Sunday, November 30, 2008

Christmas Party 2008



As the sun rises my nerves are excited. It denotes a busy day yet exciting event will happen. The mobile is busy receiving text messages. WOW! its the first time to happened that i received 150 text messages. As planned, we prepare all the things needed and feed our stomach before heeding to the venue. On the process of chewing our food a text message from a graduate loss our appetite informing us his bag and other important thing needed for the sound system are left in the taxi. We pity him and we feel guilt of what had happened cause he brings big speakers, equalizer, dvd player from Divisoria going to Buendia by himself.WE APPRECIATED IT MUCH! For that we left some food uneaten and meet him. Inspite of what had happened the determination is still in us to go on. We decide to replace what had been lost. After an hour we our on our way to Laguna inspite of the disgusting traffic that day everybody was bubbly and we had fun sharing our experiences.
Thank YOU so much BEBOY of 7th batch.

Monday, November 24, 2008

Healing Mass

12 noon is the schedule for the healing mass in Sto. Nino Parish Bago Bantay, Q.C. I don't have any idea about healing mass so out of curiosity i attended the mass. I am amaze some individuals faint. I convince myself to make a try. I am in the second row to be healed while waiting for my turn i am contemplating of the possible things to happen. I instill in my mind not to be afraid of because all i wanted to have is experience "how it feels to be healed". The INdian priest touches my forehead and say a prayer which i hardly heard what the prayer is all about. As he remove his hands in my forehead i am wondering "WHY" i am still standing hmm... but there is something that happens deep within me after leaving the healing area i feel refresh my burdens, my doubts, anguish, hurts are relieved. I could feel i am a NEw Cristy that very moment.

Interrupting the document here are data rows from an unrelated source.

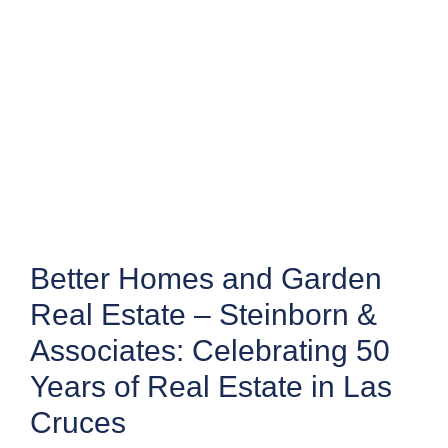
Better Homes and Garden
Real Estate – Steinborn &
Associates: Celebrating 50
Years of Real Estate in Las
Cruces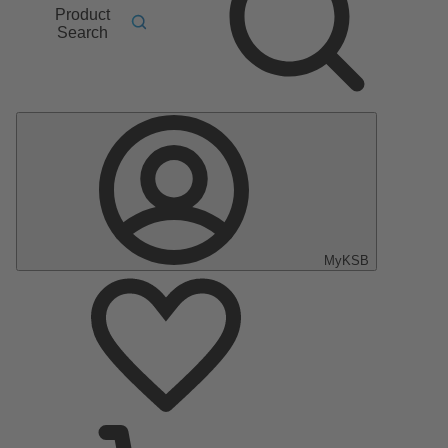
Product
Search
MyKSB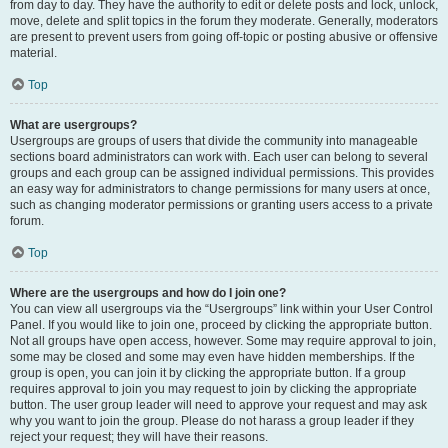
from day to day. They have the authority to edit or delete posts and lock, unlock,
move, delete and split topics in the forum they moderate. Generally, moderators
are present to prevent users from going off-topic or posting abusive or offensive
material.
Top
What are usergroups?
Usergroups are groups of users that divide the community into manageable
sections board administrators can work with. Each user can belong to several
groups and each group can be assigned individual permissions. This provides
an easy way for administrators to change permissions for many users at once,
such as changing moderator permissions or granting users access to a private
forum.
Top
Where are the usergroups and how do I join one?
You can view all usergroups via the “Usergroups” link within your User Control
Panel. If you would like to join one, proceed by clicking the appropriate button.
Not all groups have open access, however. Some may require approval to join,
some may be closed and some may even have hidden memberships. If the
group is open, you can join it by clicking the appropriate button. If a group
requires approval to join you may request to join by clicking the appropriate
button. The user group leader will need to approve your request and may ask
why you want to join the group. Please do not harass a group leader if they
reject your request; they will have their reasons.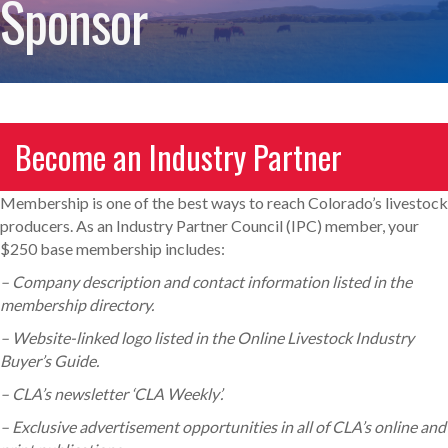
Sponsor
Become an Industry Partner
Membership is one of the best ways to reach Colorado’s livestock
producers. As an Industry Partner Council (IPC) member, your
$250 base membership includes:
– Company description and contact information listed in the
membership directory.
– Website-linked logo listed in the Online Livestock Industry
Buyer’s Guide.
– CLA’s newsletter ‘CLA Weekly’.
– Exclusive advertisement opportunities in all of CLA’s online and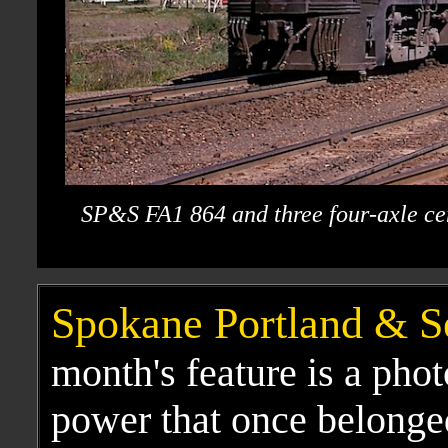
SP&S FA1 864 and three four-axle cen
Spokane Portland & S
month's feature is a phot
power that once belonged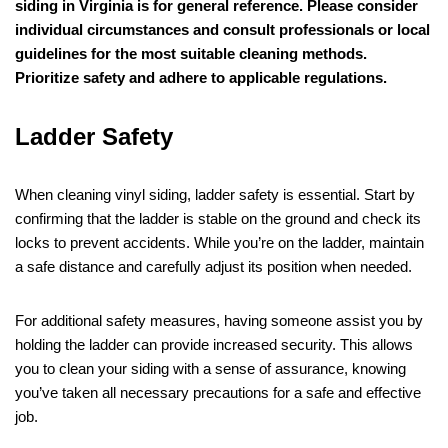
siding in Virginia is for general reference. Please consider
individual circumstances and consult professionals or local
guidelines for the most suitable cleaning methods.
Prioritize safety and adhere to applicable regulations.
Ladder Safety
When cleaning vinyl siding, ladder safety is essential. Start by
confirming that the ladder is stable on the ground and check its
locks to prevent accidents. While you’re on the ladder, maintain
a safe distance and carefully adjust its position when needed.
For additional safety measures, having someone assist you by
holding the ladder can provide increased security. This allows
you to clean your siding with a sense of assurance, knowing
you’ve taken all necessary precautions for a safe and effective
job.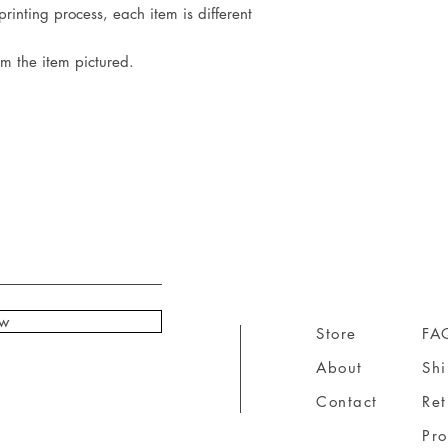
rinting process, each item is different
om the item pictured.
ow
Store
FA
About
Sh
Contact
Ret
Pr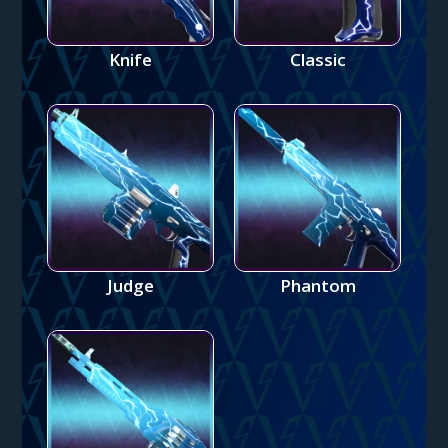
Knife
Classic
Judge
Phantom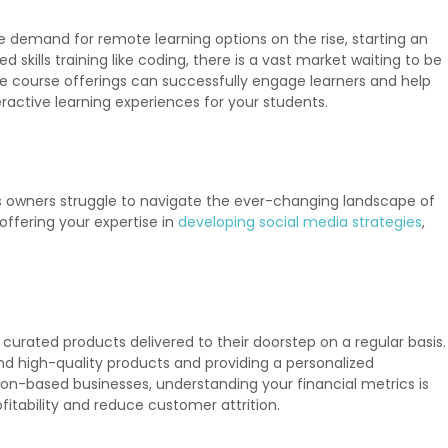
e demand for remote learning options on the rise, starting an
skills training like coding, there is a vast market waiting to be
 course offerings can successfully engage learners and help
ractive learning experiences for your students.
ss owners struggle to navigate the ever-changing landscape of
offering your expertise in
developing social media strategies
,
urated products delivered to their doorstep on a regular basis.
 and high-quality products and providing a personalized
tion-based businesses, understanding your financial metrics is
itability and reduce customer attrition.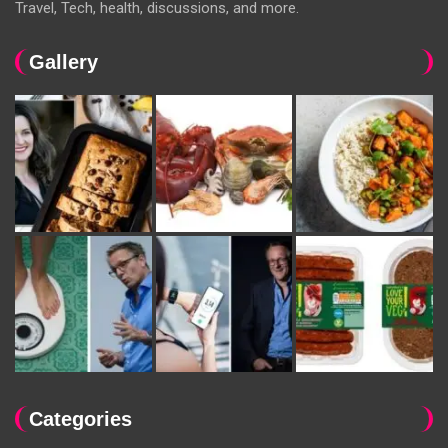
Travel, Tech, health, discussions, and more.
Gallery
Categories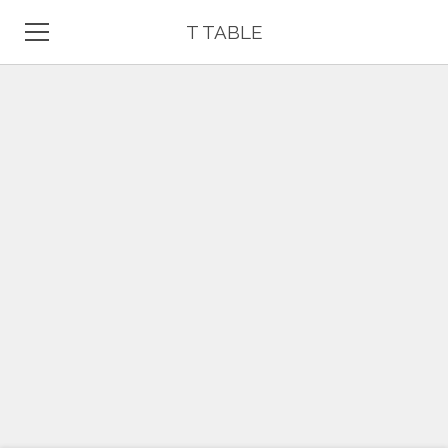
T TABLE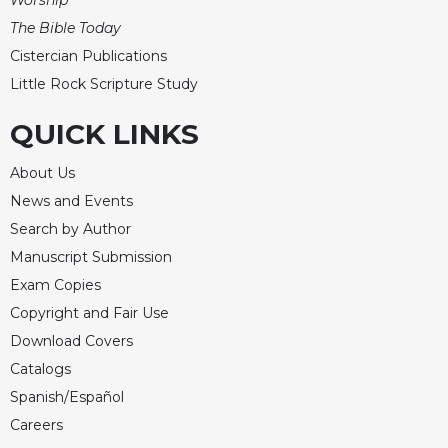
Merton
The Bible Today
Religious
Cistercian Publications
Life/Discipleship
Little Rock Scripture Study
Periodicals
QUICK LINKS
Give
Us
This
About Us
Day
News and Events
Worship
Search by Author
The
Manuscript Submission
Bible
Exam Copies
Today
Copyright and Fair Use
Cistercian
Download Covers
Studies
Catalogs
Quarterly
Spanish/Español
Loose-
Leaf
Careers
Lectionary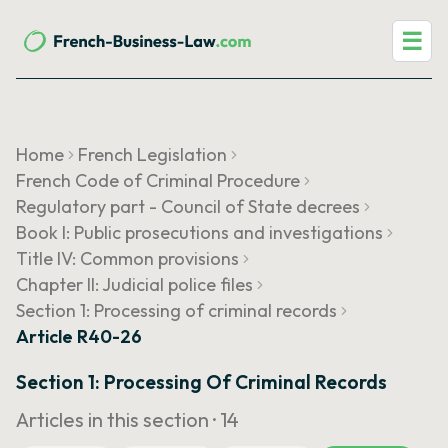
☰
Home
French Legislation
French Code of Criminal Procedure
Regulatory part - Council of State decrees
Book I: Public prosecutions and investigations
Title IV: Common provisions
Chapter II: Judicial police files
Section 1: Processing of criminal records
Article R40-26
Section 1: Processing Of Criminal Records
Articles in this section ·
14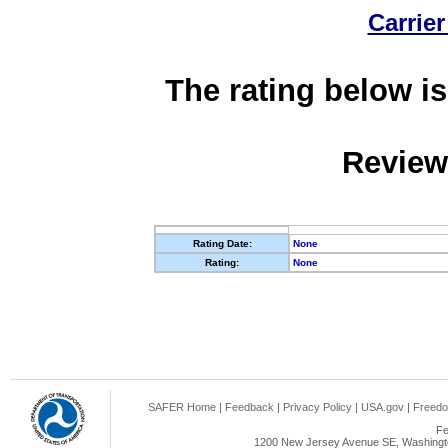
Carrier
The rating below is
Review
Rating Date:
None
Rating:
None
SAFER Home
|
Feedback
|
Privacy Policy
|
USA.gov
|
Freedo
Fe
1200 New Jersey Avenue SE, Washingto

"Seize the moment of excited curiosity on any subject to solve your doubts; for if you let it pass, the desire may never return, and you may remain in ignorance".
William Wirt

Thursday, October 30, 2008

ten years

As I embarked the portals of MY ALMA MATTER - THE SISTERS OF MARY SCHOOL , a day becomes week, a week becomes a month, a month becomes a year and one year becomes ten years. For ten years i sailed along the seas of realities. A real world where I am now. I stumbled a hundred times and get up. I was totally lost about SOM. I am back in the track last Oct 4, it was a great time for me to be with SOM graduates. Without hesistation I join the overnight swimming. It was indeed fun and worth remembering witnessing the laughs, dances and the games we played that night. Guys thank you so much!



My trueself, actual self...


Being in this majestic world I am exhaulted and thankful for I am able to savor the sweetness of LIFe. I am so blessed enough that each day am able to blink my eyes and see beautiful creations.

BUT, AM I ABLE TO BRING HAPPINESS TO OTHERS?

A question that leads my footsteps wandering, searching for the exact answer which up to now am still uncertain.